Being an advert for your way of life
Here’s a question – would people look at you and be persuaded that your way of life is a good sort of life? Out there in the mainstream, this has everything to do with conforming to the standards laid out in adverts and in media representations. It’s simply a case of whether you look as affluent and successful and fashionable as you can. For those of us who have adopted alternative lifestyles, it’s worth wondering now and then how other people see us.
How we look tends to be a direct consequence of how we live, plus the choices we make around appearance. For the purposes of this piece I’m not talking about any inbuilt differences not subject to influence by lifestyle.

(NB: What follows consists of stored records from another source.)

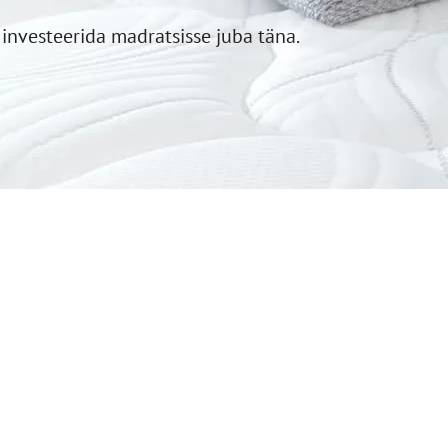
investeerida madratsisse juba täna.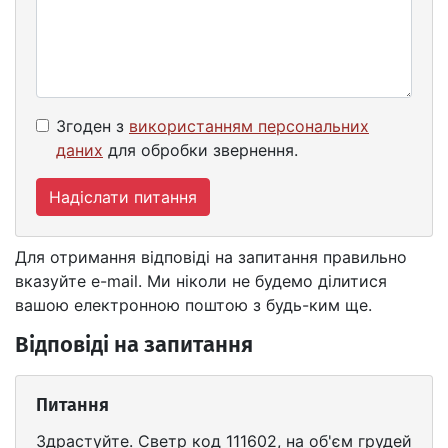
Згоден з
використанням персональних
даних
для обробки звернення.
Надіслати питання
Для отримання відповіді на запитання правильно
вказуйте e-mail. Ми ніколи не будемо ділитися
вашою електронною поштою з будь-ким ще.
Відповіді на запитання
Питання
Здрастуйте. Светр код 111602, на об'єм грудей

Do we want to be taken seriously? And by whom? And does that mean we need to conform to their expectations around appearance? Do we want to be seen as different, or as drop outs, social rejects, hippies, weirdoes… do we want to be accepted and respected in our differences, or do we want to be camouflaged when dealing with people who are not like us?
If we genuinely want to change things in the world, we need to persuade people that the alternatives are good and the conventions less good. We need to function as adverts for our beliefs, because we are competing with the vast advertising budgets of capitalist consumerism. If we look persuasive, we may persuade others that it isn’t all bean curd and hair shirts, and that you can live a low impact life without being miserable. If we took away the commercial advertising and judged conventional living on its consequences, people would be a good deal less persuaded by it.
When I’m walking for transport, I make a point of smiling cheerfully at the long queues of traffic I frequently pass. I generally am happy when I’m walking, I look like someone who is having a good time, and I see the faces in the slow moving cars and know that they are not. I’m the one with the freedom of the open road. However, all some people will see is that I go everywhere in walking boots and that there’s often mud around my ankles. A person for whom shiny shoes trumps everything is never going to be persuaded by me as an advert for walking everywhere.
I’m not an advert for being an author. I have no problem with this. I’m fairly representative of the 95% of authors who do not earn anything like enough to live on. We could do with a lot more realism about how the industry works, and the odds of even earning a minimum wage by writing.
We’re all of us in a constant process of expressing our values and the consequences of our way of life to everyone else – through our actions and how we look and seem. It’s worth taking a step back and wondering how you look to other people, if you’re interested in making change. Are you persuasive? Are other people going to wish they were more like you?
And if the conclusion you come to is that from the outside your way of living is not attractive or persuasive, or that no one would want the kind of life you have, there may be other questions to ask.